「アートの力」を信じて〜「里山アート展」に想う〜

山 形 洋 一(喜多方市美術館長)

 石の彫刻家・佐藤賢太郎さんが、故郷の新潟県豊実にUターンして始めた里山アート展は、今回で8回目を迎えた。

里山を舞台にしたアートの展覧会は、里山の重要性が見直されてきたこともあって、近ごろ全国的にずいぶん増えてきたように思うが、そこに住んでいる人が主体的にかかわり継続されているケースはそれほど多くはない。

 故郷の田んぼを舞台にした佐藤さんの「里山アート展」は、新潟県の豊実という土地に特別な愛着を持つ作家ならではの挑戦であり、「アートで何ができるか」を命題に掲げての仕掛けである。

 この「里山アート展」の特徴は、プロ、アマを問わず誰でも自由に作品をつくってアートを楽しめるところにある。会場の田んぼには石や木の彫刻のほか、廃材を利用したものや初めてアートに挑戦した人の作品があり、道路にかかる橋の下には、河川敷の土を額縁状に正方形に掘り起こし、中に生えている草をそのま

ま絵画様にあしらったものもある。道路の下なので気がつきにくいが、誰でも参加できることを象徴しているような作品だ。

 田んぼの少し奥まったところには墓地があり、後ろの高見の森の陰には送電線の鉄塔があって、その先端がワンポイントのように青空に赤く映えている。小川にはメダカが遊び、ホタルの幼虫の餌になるカワニナがいる。

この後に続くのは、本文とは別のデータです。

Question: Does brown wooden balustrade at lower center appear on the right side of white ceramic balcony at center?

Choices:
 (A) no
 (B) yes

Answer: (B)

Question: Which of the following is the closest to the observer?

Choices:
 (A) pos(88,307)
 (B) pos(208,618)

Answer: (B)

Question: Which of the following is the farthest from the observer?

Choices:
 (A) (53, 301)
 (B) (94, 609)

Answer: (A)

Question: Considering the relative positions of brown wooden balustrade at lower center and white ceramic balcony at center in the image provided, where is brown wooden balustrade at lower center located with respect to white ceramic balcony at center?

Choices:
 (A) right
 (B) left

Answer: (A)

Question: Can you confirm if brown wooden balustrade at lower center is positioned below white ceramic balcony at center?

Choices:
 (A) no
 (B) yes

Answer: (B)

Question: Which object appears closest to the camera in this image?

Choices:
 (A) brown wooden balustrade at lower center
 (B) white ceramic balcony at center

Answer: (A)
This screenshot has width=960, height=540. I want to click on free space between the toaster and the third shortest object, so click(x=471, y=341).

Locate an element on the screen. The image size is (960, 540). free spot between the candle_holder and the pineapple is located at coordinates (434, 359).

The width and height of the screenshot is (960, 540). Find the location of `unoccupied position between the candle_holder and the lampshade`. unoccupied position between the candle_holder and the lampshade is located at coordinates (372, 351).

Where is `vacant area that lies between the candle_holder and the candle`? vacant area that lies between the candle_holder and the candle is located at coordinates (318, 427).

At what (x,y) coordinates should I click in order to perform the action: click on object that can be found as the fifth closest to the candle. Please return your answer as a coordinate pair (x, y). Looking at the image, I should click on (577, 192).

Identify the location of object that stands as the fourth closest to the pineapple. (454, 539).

これらを借景として、あるいはそれらに溶け込むように置かれた作品は、見る場所や方向によってさまざまな表情を見せ、現代アートで言うところのインスタレーション作品となっている。

 この春の東日本大震災や原子力発電所の事故によって、私たちは好むと好まざるとを問わず価値観の変換を余儀なくされたし、物事の本質を見極めることの大切さも教えられた。このことはアートの分野でもしかりである。

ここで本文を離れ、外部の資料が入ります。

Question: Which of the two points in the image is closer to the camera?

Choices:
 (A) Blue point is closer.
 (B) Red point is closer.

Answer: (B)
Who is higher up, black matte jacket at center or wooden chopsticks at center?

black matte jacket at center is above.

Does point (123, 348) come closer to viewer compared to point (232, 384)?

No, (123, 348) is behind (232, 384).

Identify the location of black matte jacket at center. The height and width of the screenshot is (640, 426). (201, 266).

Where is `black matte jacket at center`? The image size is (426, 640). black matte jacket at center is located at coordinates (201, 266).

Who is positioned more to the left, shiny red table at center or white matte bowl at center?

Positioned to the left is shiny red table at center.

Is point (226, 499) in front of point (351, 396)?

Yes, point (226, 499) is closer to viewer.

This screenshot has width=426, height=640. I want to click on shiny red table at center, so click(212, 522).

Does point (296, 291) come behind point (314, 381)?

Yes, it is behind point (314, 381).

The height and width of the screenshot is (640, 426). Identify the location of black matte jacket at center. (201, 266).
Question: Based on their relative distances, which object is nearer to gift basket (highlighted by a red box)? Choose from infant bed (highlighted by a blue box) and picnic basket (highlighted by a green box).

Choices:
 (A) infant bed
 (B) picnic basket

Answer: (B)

 今回の「里山アート」のテーマは循環、再生、創造であるという。これは自然界の摂理、法則であり、本来は人間社会の鉄則でもあったはずなのに、私たちはいつの間にかこのことを忘れていた。

小学生が1人しかいないという高齢化と過疎化が進んだ豊実での「里山アート展」、継続して開催し続けることのご苦労は並大抵のことではないはずなのに、佐藤さんのお仲間をはじめ、地元の人など多くの人の参加を得て回を重ねてきた。アートを地域に根付かせようとするこれまでの取り組みは、取りも直さず、自然界の法則や人間社会の鉄則を取り戻すことの活動にほかならない。「アートで何ができるか」、その向かうところはここにあるような気がするし、それができるのがアートであり、「アートの力」であり、「里山アート展」だと信じている。